Nouveau coup pour la lire turque
La persévérance paie. Le quatrième président de la banque centrale turque depuis 2019 est enfin le bon aux yeux du président Erdogan. Depuis que Sahap Kavcioglu a pris la direction de la CBT, il a déjà abaissé le taux directeur de 400 points de base, de 19 % à 15 %. Après 1 % en septembre et 2 % en octobre, le taux a encore été réduit de 1 % hier. Dans sa déclaration de politique, la CBT évoque un nouvel assouplissement en décembre, suivi d’une possible pause. Possible... parce qu'Erdogan ne semble pas encore rassasié.
La persévérance coûte. Témoin silencieux et principale victime de cette expérience monétaire irréfléchie, la lire turque perd près de 10 % sur une base hebdomadaire par rapport à un euro pourtant faible. La monnaie a atteint un nouveau plus bas, avec un cours EUR/TRY de 12,80. Erdogan place la croissance intérieure avant tout le reste. Et il compte pour cela sur une baisse des taux. La hausse des taux provoque de l’inflation au lieu de la combattre. C'est ce qu'il a encore répété au parlement et à sa base électorale au début de cette semaine. Erdogan parle, Kavcioglu écoute. Dans l’intervalle, l’inflation turque avoisine désormais les 20 % sur une base annuelle et la CBT admet à présent que la pression "temporaire" sur les prix sera encore d'actualité au premier semestre de 2022. Cela devrait normalement la dissuader de procéder à de nouvelles baisses de taux après décembre. Les taux réels (profondément) négatifs sont néfastes pour une devise en pleine crise de confiance internationale. L’Erdoganomics prétendra le contraire, mais la chute libre de la devise turque ne fait que jeter de l'huile sur le feu de l’inflation. Et les baisses de taux renforcent encore ce cercle vicieux. La TRY continue d'afficher une sous-performance structurelle.

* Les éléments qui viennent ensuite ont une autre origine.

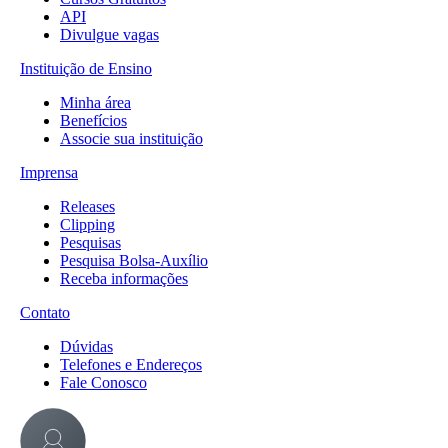
API
Divulgue vagas
Instituição de Ensino
Minha área
Benefícios
Associe sua instituição
Imprensa
Releases
Clipping
Pesquisas
Pesquisa Bolsa-Auxílio
Receba informações
Contato
Dúvidas
Telefones e Endereços
Fale Conosco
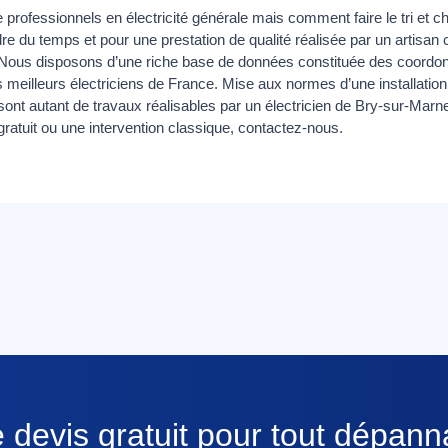
professionnels en électricité générale mais comment faire le tri et cho
re du temps et pour une prestation de qualité réalisée par un artisan
 Nous disposons d’une riche base de données constituée des coordonn
meilleurs électriciens de France. Mise aux normes d’une installation
 sont autant de travaux réalisables par un électricien de Bry-sur-Marn
ratuit ou une intervention classique, contactez-nous.
 devis gratuit pour tout dépan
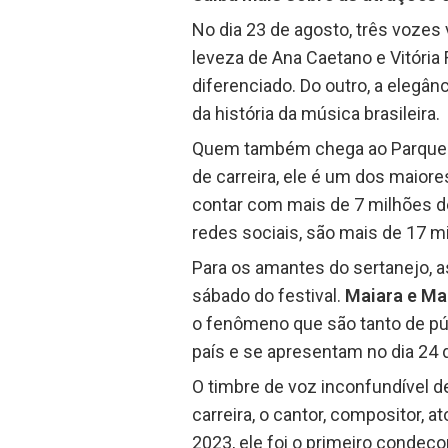
No dia 23 de agosto, três vozes
leveza de Ana Caetano e Vitória 
diferenciado. Do outro, a elegân
da história da música brasileira.
Quem também chega ao Parque Te
de carreira, ele é um dos maior
contar com mais de 7 milhões de
redes sociais, são mais de 17 m
Para os amantes do sertanejo, a
sábado do festival.
Maiara e Ma
o fenômeno que são tanto de púb
país e se apresentam no dia 24 
O timbre de voz inconfundível 
carreira, o cantor, compositor, 
2023, ele foi o primeiro condeco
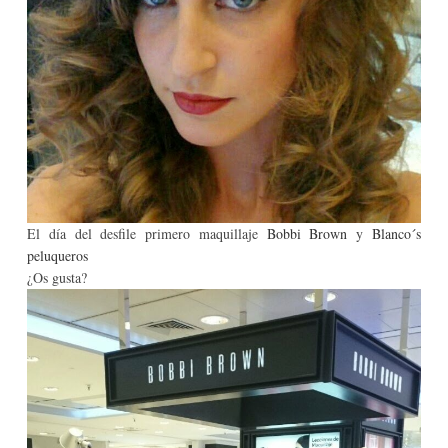
El día del desfile primero maquillaje
Bobbi Brown
y
Blanco´s
peluqueros
¿Os gusta?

La MNB place une accélération intermédiaire
La banque centrale hongroise surveille quant à elle le taux de change du forint. Une devise faible, oui. Une devise trop faible, non. Dans cette optique, la zone EUR/HUF 365-370 a déjà joué à plusieurs reprises le rôle de ligne rouge pour la MNB cette année. Au début de cette semaine, nous vous avions déjà parlé de la nouvelle accélération du cycle de resserrement, avec un relèvement du taux directeur de 30 points de base, à 2,1 %. Face à l'absence de réaction du forint, la banque centrale a franchi un cap supplémentaire hier. Via une facilité de dépôt d’une semaine, la MNB retire du forint du marché à un taux encore plus avantageux de 2,50 %. L'adjudication d’hier a attiré 7 700 milliards de forints, le montant le plus élevé enregistré depuis la mise en place de la facilité peu après l’éclatement de la pandémie. Le cours EUR/HUF s’est pendant un moment replié en direction de 362, mais le forint peine à conserver ses gains. Le marché n’est pas encore convaincu et met la MNB dos au mur en exigeant, comme pour la banque centrale polonaise, une action plus ferme pour éloigner le spectre de l'inflation. La banque aura encore une dernière chance le 14 décembre. À moins qu'elle ne place de nouvelles accélérations intermédiaires lors de ses adjudications hebdomadaires.